= To do =
Each record must be copied in full and unchanged; any image it holds is excluded.

Stored data entries:
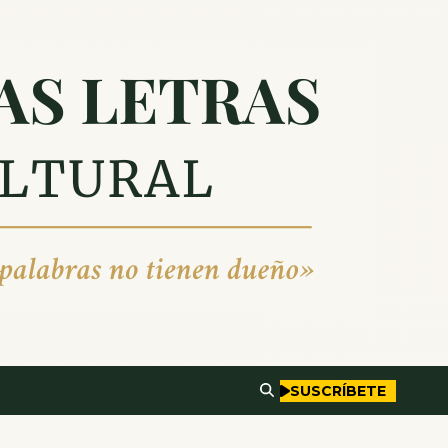
SUSCRÍBETE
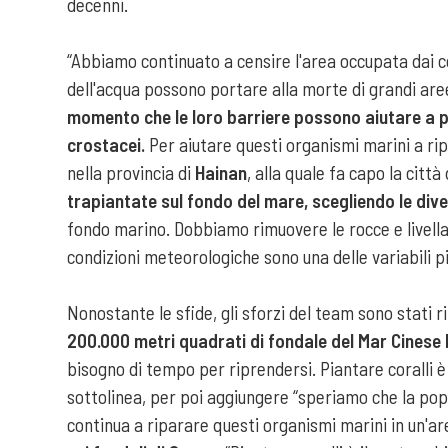
decenni.
“Abbiamo continuato a censire l'area occupata dai cor
dell'acqua possono portare alla morte di grandi aree 
momento che le loro barriere possono aiutare a pr
crostacei.
Per aiutare questi organismi marini a ri
nella provincia di
Hainan
, alla quale fa capo la citt
trapiantate sul fondo del mare, scegliendo le diver
fondo marino. Dobbiamo rimuovere le rocce e livellare 
condizioni meteorologiche sono una delle variabili p
Nonostante le sfide, gli sforzi del team sono stati r
200.000 metri quadrati di fondale del Mar Cinese 
bisogno di tempo per riprendersi. Piantare coralli è 
sottolinea, per poi aggiungere “speriamo che la pop
continua a riparare questi organismi marini in un'a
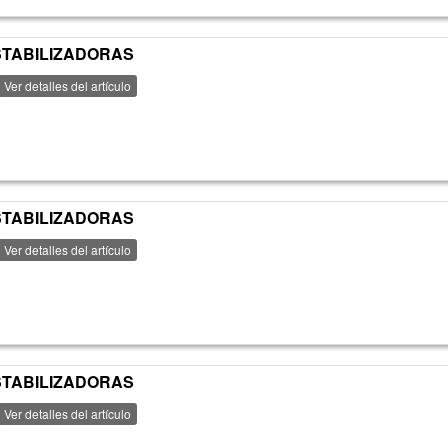
ESTABILIZADORAS
Ver detalles del artículo
ESTABILIZADORAS
Ver detalles del artículo
ESTABILIZADORAS
Ver detalles del artículo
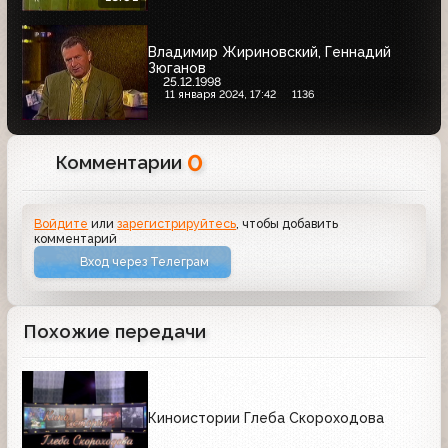
Владимир Жириновский, Геннадий
Зюганов
25.12.1998
11 января 2024, 17:42
1136
0
Комментарии
Войдите
или
зарегистрируйтесь
, чтобы добавить
комментарий
Вход через Телеграм
Похожие передачи
Киноистории Глеба Скороходова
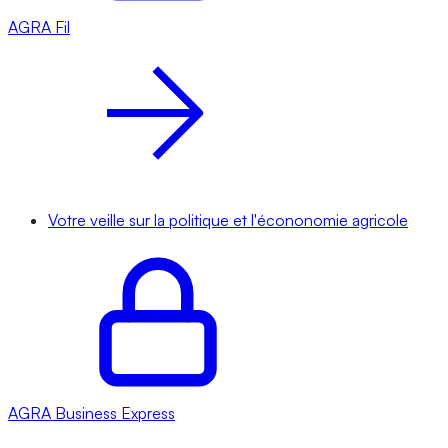
AGRA
Fil
Votre veille sur la politique et l'écononomie agricole
AGRA
Business Express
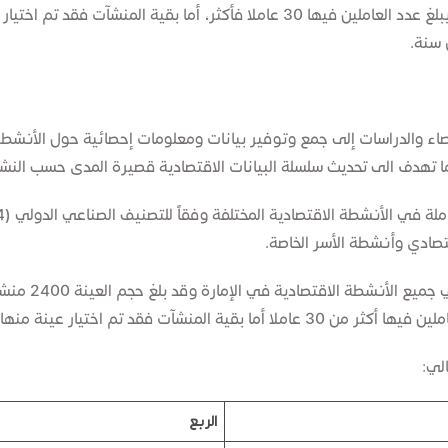
في تصميم العينة بحيث شمل المسح جميع المنشآت التي يبلغ عدد العاملين فيها 30 عا
 سنة.
اء والدراسات إلى جمع وتوفير بيانات ومعلومات إحصائية حول الأنشطة 
ا تهدف الى تحديث سلسلة البيانات الاقتصادية قصيرة المدى حسب النشا
قتصادي وأنشطة الأسر الخاصة.
وبشكل عام فقد
 وفقا للأساليب الإحصائية المعتمدة دوليا.
لي:
الربع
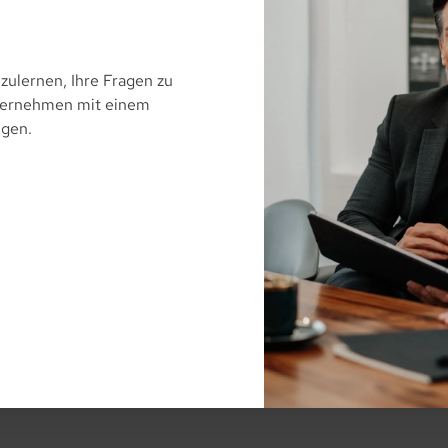
zulernen, Ihre Fragen zu
nternehmen mit einem
ngen.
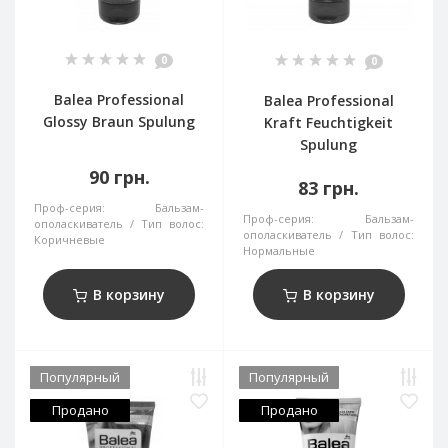
0
0
Balea Professional
Balea Professional
Glossy Braun Spulung
Kraft Feuchtigkeit
Spulung
90 грн.
83 грн.
Проф-серия:
Бальзам-
Проф-серия:
Бальзам-
ополаскиватель
Тип волос:
ополаскиватель
Тип волос:
Коричневые
Нормальные
В корзину
В корзину
Популярный
Популярный
Продано
Продано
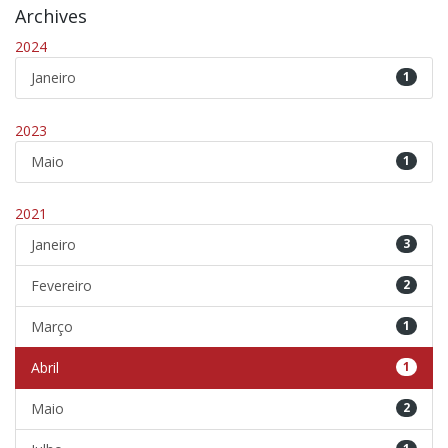
Archives
2024
Janeiro
1
2023
Maio
1
2021
Janeiro
3
Fevereiro
2
Março
1
Abril
1
Maio
2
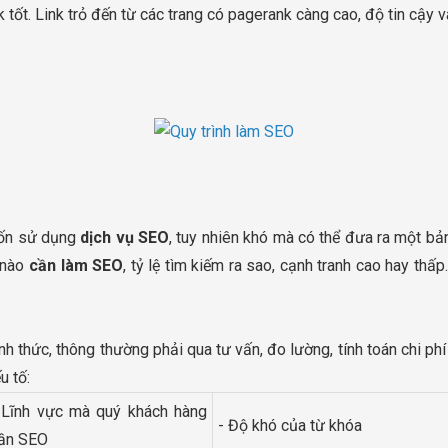
 tốt. Link trỏ đến từ các trang có pagerank càng cao, độ tin cậy 
uốn sử dụng
dịch vụ SEO
, tuy nhiên khó mà có thể đưa ra một b
 nào
cần làm SEO
, tỷ lệ tìm kiếm ra sao, cạnh tranh cao hay thấp
ính thức, thông thường phải qua tư vấn, đo lường, tính toán chi ph
u tố:
 Lĩnh vực mà quý khách hàng
- Độ khó của từ khóa
ần SEO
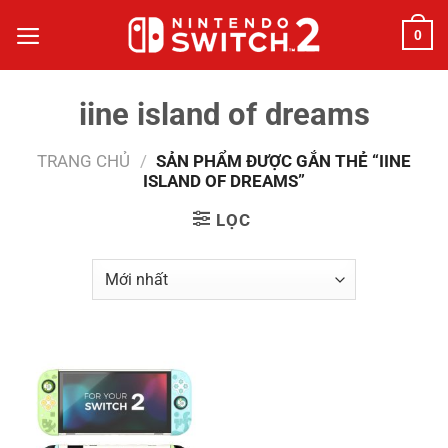
Bỏ
0
qua
nội
dung
iine island of dreams
TRANG CHỦ
/
SẢN PHẨM ĐƯỢC GẮN THẺ “IINE
ISLAND OF DREAMS”
LỌC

= Solution for this exercise =
SUSCRÍBETE
decenni.
“Abbiamo continuato a censire l'area occupata dai cor
dell'acqua possono portare alla morte di grandi aree 
momento che le loro barriere possono aiutare a pr
crostacei.
Per aiutare questi organismi marini a ri
nella provincia di
Hainan
, alla quale fa capo la citt
trapiantate sul fondo del mare, scegliendo le diver
fondo marino. Dobbiamo rimuovere le rocce e livellare 
condizioni meteorologiche sono una delle variabili p
Nonostante le sfide, gli sforzi del team sono stati r
200.000 metri quadrati di fondale del Mar Cinese 
bisogno di tempo per riprendersi. Piantare coralli è 
sottolinea, per poi aggiungere “speriamo che la pop
continua a riparare questi organismi marini in un'a
ESTABILIZADORAS
Ver detalles del artículo
ESTABILIZADORAS
Ver detalles del artículo
ESTABILIZADORAS
Ver detalles del artículo
Владимир Жириновский, Геннадий
Зюганов
25.12.1998
11 января 2024, 17:42
1136
0
Комментарии
Войдите
или
зарегистрируйтесь
, чтобы добавить
комментарий
Вход через Телеграм
Похожие передачи
Киноистории Глеба Скороходова
AGRA
Fil
Votre veille sur la politique et l'écononomie agricole
AGRA
Business Express
في تصميم العينة بحيث شمل المسح جميع المنشآت التي يبلغ عدد العاملين فيها 30 عا
 سنة.
اء والدراسات إلى جمع وتوفير بيانات ومعلومات إحصائية حول الأنشطة 
ا تهدف الى تحديث سلسلة البيانات الاقتصادية قصيرة المدى حسب النشا
قتصادي وأنشطة الأسر الخاصة.
وبشكل عام فقد
 وفقا للأساليب الإحصائية المعتمدة دوليا.
لي:
الربع
zulernen, Ihre Fragen zu
nternehmen mit einem
ngen.
0
0
Balea Professional
Balea Professional
Glossy Braun Spulung
Kraft Feuchtigkeit
Spulung
90 грн.
83 грн.
Проф-серия:
Бальзам-
Проф-серия:
Бальзам-
ополаскиватель
Тип волос:
ополаскиватель
Тип волос:
Коричневые
Нормальные
В корзину
В корзину
Популярный
Популярный
Продано
Продано
Archives
2024
Janeiro
1
2023
Maio
1
2021
Janeiro
3
Fevereiro
2
Março
1
Abril
1
Maio
2
 tốt. Link trỏ đến từ các trang có pagerank càng cao, độ tin cậy 
uốn sử dụng
dịch vụ SEO
, tuy nhiên khó mà có thể đưa ra một b
 nào
cần làm SEO
, tỷ lệ tìm kiếm ra sao, cạnh tranh cao hay thấp
ính thức, thông thường phải qua tư vấn, đo lường, tính toán chi ph
u tố:
 Lĩnh vực mà quý khách hàng
- Độ khó của từ khóa
ần SEO
Bỏ
0
qua
nội
dung
iine island of dreams
TRANG CHỦ
/
SẢN PHẨM ĐƯỢC GẮN THẺ “IINE
ISLAND OF DREAMS”
LỌC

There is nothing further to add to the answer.